Restoring investor confidence critical to the next budget, analysts say

The 2023 budget and economic policy must prioritise economic stability and recovery, with local solutions at the centre, says the Ghana National Chamber of Commerce and Industry GNCCI and the Association of Ghana Industries (AGI).
File photo: Finance Minister Ken Ofori-Atta going to present a budget in parliament
  • …as concerns linger over appetite for debt, effects on equities

Amid the deterioration in investor confidence due to elevated concerns over the nation’s sovereign fiscal and debt sustainability, which have resulted in a sudden tightening of the Eurobond market against Ghana, government in its 2022 budget must outline measures to restore the credibility of its fiscal policy.

The nation is currently in a difficult position as external debt has risen sharply due to a number of sizable issuances in the international market with more than US$11billion raised between 2018 and 2021 – pushing debt beyond the prudent threshold.

While Eurobond yields for most sub-Saharan African countries remain close to their respective pre-pandemic levels, Ghana’s have sharply risen in recent weeks – by around 250 to 300 basis points (bps), triggering sustainability concerns among investors.

Domestic market analysts, who are of the common view that this development is ‘problematic’, have ahead of the impending 2022 budget presentation enjoined government to speak directly and credibly to investors about its commitment to fiscal and debt sustainability.

Senior Economist with Databank, Courage Kingsley Martey, in an interview with B&FT said: “We think the main mitigation should come from the 2022 budget expected in mid-November 2021. This ought to be a budget that speaks directly and credibly to investors about Ghana’s commitment to fiscal and debt sustainability. Government may have to show alternative but credible financing sources to revive investor confidence”.

Based on the waning investor confidence, Mr. Martey suggested that government must necessarily put forward a strong and credible plan to boost revenue – and reliably demonstrate a stricter control of public expenditure while ensuring the country does not build up arrears.

“At this point, it might not be sufficient to project a higher revenue outlook. There must be supporting measures to achieve these revenue targets, and the market must perceive these measures as credible. Essentially, it appears we’re losing policy credibility; and we need the 2022 budget to be decisive in restoring that credibility, unequivocally. This will be necessary to restore investor confidence and trigger a downward correction in Ghana’s Eurobond yields.”
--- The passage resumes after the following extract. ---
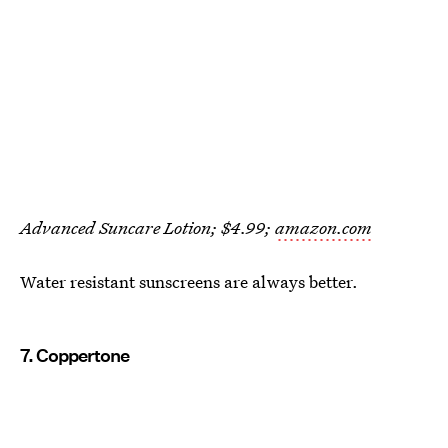
Advanced Suncare Lotion; $4.99;
amazon.com
Water resistant sunscreens are always better.
7. Coppertone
Sharing his view on the same subject, Senior Investment Analyst at OctaneDC Limited, Kwadwo Acheampong, said although government has done creditably well in some areas, it has taken a lot of flak for not reining-in debt levels.

Source: Ministry of Finance

“The argument may be made about ability to service the debt; but whichever way it is looked at, the debt situation provides no comfort. Therefore, it is not surprising that a number of foreign investors have shed Ghana’s government debt securities in favour of more secure securities like US government Treasuries. Definitely, the US government’s planned tapering, which will squeeze the availability of cheap capital flowing to high yield investments, has played a big part in this,” the senior analyst explained.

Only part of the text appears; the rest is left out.